GOAL OF THE EXERCISE:
Your answer must be the records, copied with no change.

Dataset entries:
****************

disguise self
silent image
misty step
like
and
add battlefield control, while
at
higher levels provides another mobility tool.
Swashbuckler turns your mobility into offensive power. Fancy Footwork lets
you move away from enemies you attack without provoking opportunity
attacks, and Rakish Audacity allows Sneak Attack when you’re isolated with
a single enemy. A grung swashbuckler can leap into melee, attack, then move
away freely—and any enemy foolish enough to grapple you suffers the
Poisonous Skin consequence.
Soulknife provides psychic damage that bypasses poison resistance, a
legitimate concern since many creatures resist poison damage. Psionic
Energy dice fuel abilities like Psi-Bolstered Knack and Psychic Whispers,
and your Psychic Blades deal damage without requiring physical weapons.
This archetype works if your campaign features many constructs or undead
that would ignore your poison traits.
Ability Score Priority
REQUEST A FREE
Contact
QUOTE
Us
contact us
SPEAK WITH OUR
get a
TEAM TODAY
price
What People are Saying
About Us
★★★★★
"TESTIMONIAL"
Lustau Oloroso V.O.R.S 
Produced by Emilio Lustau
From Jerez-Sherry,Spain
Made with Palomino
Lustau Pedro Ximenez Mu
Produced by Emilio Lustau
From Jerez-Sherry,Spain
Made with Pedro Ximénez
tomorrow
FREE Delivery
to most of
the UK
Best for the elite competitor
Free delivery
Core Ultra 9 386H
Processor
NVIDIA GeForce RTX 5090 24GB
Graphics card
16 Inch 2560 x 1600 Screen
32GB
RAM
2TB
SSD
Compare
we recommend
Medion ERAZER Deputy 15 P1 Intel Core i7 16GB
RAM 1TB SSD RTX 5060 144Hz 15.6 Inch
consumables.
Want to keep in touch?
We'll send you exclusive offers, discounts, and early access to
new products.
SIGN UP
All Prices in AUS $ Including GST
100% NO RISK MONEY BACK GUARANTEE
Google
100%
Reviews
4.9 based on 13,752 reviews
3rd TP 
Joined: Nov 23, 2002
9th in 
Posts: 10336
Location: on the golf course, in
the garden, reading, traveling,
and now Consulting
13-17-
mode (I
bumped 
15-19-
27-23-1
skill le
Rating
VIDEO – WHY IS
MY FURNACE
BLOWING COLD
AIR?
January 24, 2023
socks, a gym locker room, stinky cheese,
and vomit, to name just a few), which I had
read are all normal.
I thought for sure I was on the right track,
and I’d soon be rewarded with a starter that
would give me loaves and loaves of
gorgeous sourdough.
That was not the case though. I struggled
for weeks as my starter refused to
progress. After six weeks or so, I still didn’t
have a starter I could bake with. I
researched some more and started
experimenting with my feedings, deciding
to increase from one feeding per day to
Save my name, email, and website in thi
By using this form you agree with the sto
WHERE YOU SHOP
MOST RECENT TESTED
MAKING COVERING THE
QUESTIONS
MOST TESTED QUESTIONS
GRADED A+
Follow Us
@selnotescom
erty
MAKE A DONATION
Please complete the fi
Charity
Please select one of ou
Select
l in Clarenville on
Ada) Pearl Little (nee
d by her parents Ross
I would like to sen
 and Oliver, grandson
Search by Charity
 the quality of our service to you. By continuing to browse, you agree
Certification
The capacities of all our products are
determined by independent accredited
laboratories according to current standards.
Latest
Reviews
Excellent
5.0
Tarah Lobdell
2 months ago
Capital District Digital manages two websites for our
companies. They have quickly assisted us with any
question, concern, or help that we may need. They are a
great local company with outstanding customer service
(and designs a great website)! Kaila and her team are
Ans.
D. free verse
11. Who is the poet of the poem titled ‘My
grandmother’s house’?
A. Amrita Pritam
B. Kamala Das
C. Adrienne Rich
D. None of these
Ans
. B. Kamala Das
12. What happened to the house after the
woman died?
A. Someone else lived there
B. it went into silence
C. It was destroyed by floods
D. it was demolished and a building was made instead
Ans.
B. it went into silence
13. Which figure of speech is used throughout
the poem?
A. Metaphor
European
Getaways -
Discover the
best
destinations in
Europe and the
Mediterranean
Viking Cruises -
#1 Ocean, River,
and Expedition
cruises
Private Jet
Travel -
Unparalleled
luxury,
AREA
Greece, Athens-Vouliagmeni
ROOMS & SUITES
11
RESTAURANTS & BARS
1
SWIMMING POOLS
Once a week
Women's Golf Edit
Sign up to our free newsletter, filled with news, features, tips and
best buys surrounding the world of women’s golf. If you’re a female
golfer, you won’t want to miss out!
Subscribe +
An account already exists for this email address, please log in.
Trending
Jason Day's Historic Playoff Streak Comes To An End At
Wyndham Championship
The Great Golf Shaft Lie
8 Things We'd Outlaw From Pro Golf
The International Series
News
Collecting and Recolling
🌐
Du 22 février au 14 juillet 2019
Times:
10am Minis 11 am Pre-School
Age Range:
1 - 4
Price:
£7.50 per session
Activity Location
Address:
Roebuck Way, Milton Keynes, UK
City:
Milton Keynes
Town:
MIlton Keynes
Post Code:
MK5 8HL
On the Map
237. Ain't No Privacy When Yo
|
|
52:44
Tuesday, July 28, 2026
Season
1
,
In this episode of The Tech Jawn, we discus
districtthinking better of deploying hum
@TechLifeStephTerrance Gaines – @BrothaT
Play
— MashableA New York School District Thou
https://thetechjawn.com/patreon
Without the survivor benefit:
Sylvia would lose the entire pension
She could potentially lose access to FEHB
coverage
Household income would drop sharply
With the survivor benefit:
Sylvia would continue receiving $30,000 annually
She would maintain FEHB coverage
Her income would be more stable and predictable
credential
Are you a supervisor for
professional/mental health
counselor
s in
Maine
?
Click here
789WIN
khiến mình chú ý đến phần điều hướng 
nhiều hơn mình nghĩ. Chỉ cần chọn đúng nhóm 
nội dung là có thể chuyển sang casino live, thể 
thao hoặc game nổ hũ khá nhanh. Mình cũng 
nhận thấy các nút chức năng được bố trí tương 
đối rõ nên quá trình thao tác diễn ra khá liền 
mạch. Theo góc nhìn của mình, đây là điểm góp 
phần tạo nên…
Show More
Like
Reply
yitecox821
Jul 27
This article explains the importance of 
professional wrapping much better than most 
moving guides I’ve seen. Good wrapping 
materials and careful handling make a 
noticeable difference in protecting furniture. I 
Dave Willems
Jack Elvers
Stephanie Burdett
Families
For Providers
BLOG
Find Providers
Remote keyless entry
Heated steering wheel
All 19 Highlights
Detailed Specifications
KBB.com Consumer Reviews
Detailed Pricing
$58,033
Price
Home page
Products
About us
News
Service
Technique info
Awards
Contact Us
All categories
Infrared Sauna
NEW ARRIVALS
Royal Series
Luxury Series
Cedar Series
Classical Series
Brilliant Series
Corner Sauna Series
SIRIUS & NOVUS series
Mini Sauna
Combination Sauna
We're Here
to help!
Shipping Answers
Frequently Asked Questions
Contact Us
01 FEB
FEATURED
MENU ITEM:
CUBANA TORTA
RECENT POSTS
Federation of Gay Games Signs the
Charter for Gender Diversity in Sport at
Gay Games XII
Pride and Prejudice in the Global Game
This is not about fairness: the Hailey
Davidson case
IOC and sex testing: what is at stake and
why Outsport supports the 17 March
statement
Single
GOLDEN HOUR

****************

ANSWER BELOW:
disguise self
silent image
misty step
like
and
add battlefield control, while
at
higher levels provides another mobility tool.
Swashbuckler turns your mobility into offensive power. Fancy Footwork lets
you move away from enemies you attack without provoking opportunity
attacks, and Rakish Audacity allows Sneak Attack when you’re isolated with
a single enemy. A grung swashbuckler can leap into melee, attack, then move
away freely—and any enemy foolish enough to grapple you suffers the
Poisonous Skin consequence.
Soulknife provides psychic damage that bypasses poison resistance, a
legitimate concern since many creatures resist poison damage. Psionic
Energy dice fuel abilities like Psi-Bolstered Knack and Psychic Whispers,
and your Psychic Blades deal damage without requiring physical weapons.
This archetype works if your campaign features many constructs or undead
that would ignore your poison traits.
Ability Score Priority
REQUEST A FREE
Contact
QUOTE
Us
contact us
SPEAK WITH OUR
get a
TEAM TODAY
price
What People are Saying
About Us
★★★★★
"TESTIMONIAL"
Lustau Oloroso V.O.R.S 
Produced by Emilio Lustau
From Jerez-Sherry,Spain
Made with Palomino
Lustau Pedro Ximenez Mu
Produced by Emilio Lustau
From Jerez-Sherry,Spain
Made with Pedro Ximénez
tomorrow
FREE Delivery
to most of
the UK
Best for the elite competitor
Free delivery
Core Ultra 9 386H
Processor
NVIDIA GeForce RTX 5090 24GB
Graphics card
16 Inch 2560 x 1600 Screen
32GB
RAM
2TB
SSD
Compare
we recommend
Medion ERAZER Deputy 15 P1 Intel Core i7 16GB
RAM 1TB SSD RTX 5060 144Hz 15.6 Inch
consumables.
Want to keep in touch?
We'll send you exclusive offers, discounts, and early access to
new products.
SIGN UP
All Prices in AUS $ Including GST
100% NO RISK MONEY BACK GUARANTEE
Google
100%
Reviews
4.9 based on 13,752 reviews
3rd TP 
Joined: Nov 23, 2002
9th in 
Posts: 10336
Location: on the golf course, in
the garden, reading, traveling,
and now Consulting
13-17-
mode (I
bumped 
15-19-
27-23-1
skill le
Rating
VIDEO – WHY IS
MY FURNACE
BLOWING COLD
AIR?
January 24, 2023
socks, a gym locker room, stinky cheese,
and vomit, to name just a few), which I had
read are all normal.
I thought for sure I was on the right track,
and I’d soon be rewarded with a starter that
would give me loaves and loaves of
gorgeous sourdough.
That was not the case though. I struggled
for weeks as my starter refused to
progress. After six weeks or so, I still didn’t
have a starter I could bake with. I
researched some more and started
experimenting with my feedings, deciding
to increase from one feeding per day to
Save my name, email, and website in thi
By using this form you agree with the sto
WHERE YOU SHOP
MOST RECENT TESTED
MAKING COVERING THE
QUESTIONS
MOST TESTED QUESTIONS
GRADED A+
Follow Us
@selnotescom
erty
MAKE A DONATION
Please complete the fi
Charity
Please select one of ou
Select
l in Clarenville on
Ada) Pearl Little (nee
d by her parents Ross
I would like to sen
 and Oliver, grandson
Search by Charity
 the quality of our service to you. By continuing to browse, you agree
Certification
The capacities of all our products are
determined by independent accredited
laboratories according to current standards.
Latest
Reviews
Excellent
5.0
Tarah Lobdell
2 months ago
Capital District Digital manages two websites for our
companies. They have quickly assisted us with any
question, concern, or help that we may need. They are a
great local company with outstanding customer service
(and designs a great website)! Kaila and her team are
Ans.
D. free verse
11. Who is the poet of the poem titled ‘My
grandmother’s house’?
A. Amrita Pritam
B. Kamala Das
C. Adrienne Rich
D. None of these
Ans
. B. Kamala Das
12. What happened to the house after the
woman died?
A. Someone else lived there
B. it went into silence
C. It was destroyed by floods
D. it was demolished and a building was made instead
Ans.
B. it went into silence
13. Which figure of speech is used throughout
the poem?
A. Metaphor
European
Getaways -
Discover the
best
destinations in
Europe and the
Mediterranean
Viking Cruises -
#1 Ocean, River,
and Expedition
cruises
Private Jet
Travel -
Unparalleled
luxury,
AREA
Greece, Athens-Vouliagmeni
ROOMS & SUITES
11
RESTAURANTS & BARS
1
SWIMMING POOLS
Once a week
Women's Golf Edit
Sign up to our free newsletter, filled with news, features, tips and
best buys surrounding the world of women’s golf. If you’re a female
golfer, you won’t want to miss out!
Subscribe +
An account already exists for this email address, please log in.
Trending
Jason Day's Historic Playoff Streak Comes To An End At
Wyndham Championship
The Great Golf Shaft Lie
8 Things We'd Outlaw From Pro Golf
The International Series
News
Collecting and Recolling
🌐
Du 22 février au 14 juillet 2019
Times:
10am Minis 11 am Pre-School
Age Range:
1 - 4
Price:
£7.50 per session
Activity Location
Address:
Roebuck Way, Milton Keynes, UK
City:
Milton Keynes
Town:
MIlton Keynes
Post Code:
MK5 8HL
On the Map
237. Ain't No Privacy When Yo
|
|
52:44
Tuesday, July 28, 2026
Season
1
,
In this episode of The Tech Jawn, we discus
districtthinking better of deploying hum
@TechLifeStephTerrance Gaines – @BrothaT
Play
— MashableA New York School District Thou
https://thetechjawn.com/patreon
Without the survivor benefit:
Sylvia would lose the entire pension
She could potentially lose access to FEHB
coverage
Household income would drop sharply
With the survivor benefit:
Sylvia would continue receiving $30,000 annually
She would maintain FEHB coverage
Her income would be more stable and predictable
credential
Are you a supervisor for
professional/mental health
counselor
s in
Maine
?
Click here
789WIN
khiến mình chú ý đến phần điều hướng 
nhiều hơn mình nghĩ. Chỉ cần chọn đúng nhóm 
nội dung là có thể chuyển sang casino live, thể 
thao hoặc game nổ hũ khá nhanh. Mình cũng 
nhận thấy các nút chức năng được bố trí tương 
đối rõ nên quá trình thao tác diễn ra khá liền 
mạch. Theo góc nhìn của mình, đây là điểm góp 
phần tạo nên…
Show More
Like
Reply
yitecox821
Jul 27
This article explains the importance of 
professional wrapping much better than most 
moving guides I’ve seen. Good wrapping 
materials and careful handling make a 
noticeable difference in protecting furniture. I 
Dave Willems
Jack Elvers
Stephanie Burdett
Families
For Providers
BLOG
Find Providers
Remote keyless entry
Heated steering wheel
All 19 Highlights
Detailed Specifications
KBB.com Consumer Reviews
Detailed Pricing
$58,033
Price
Home page
Products
About us
News
Service
Technique info
Awards
Contact Us
All categories
Infrared Sauna
NEW ARRIVALS
Royal Series
Luxury Series
Cedar Series
Classical Series
Brilliant Series
Corner Sauna Series
SIRIUS & NOVUS series
Mini Sauna
Combination Sauna
We're Here
to help!
Shipping Answers
Frequently Asked Questions
Contact Us
01 FEB
FEATURED
MENU ITEM:
CUBANA TORTA
RECENT POSTS
Federation of Gay Games Signs the
Charter for Gender Diversity in Sport at
Gay Games XII
Pride and Prejudice in the Global Game
This is not about fairness: the Hailey
Davidson case
IOC and sex testing: what is at stake and
why Outsport supports the 17 March
statement
Single
GOLDEN HOUR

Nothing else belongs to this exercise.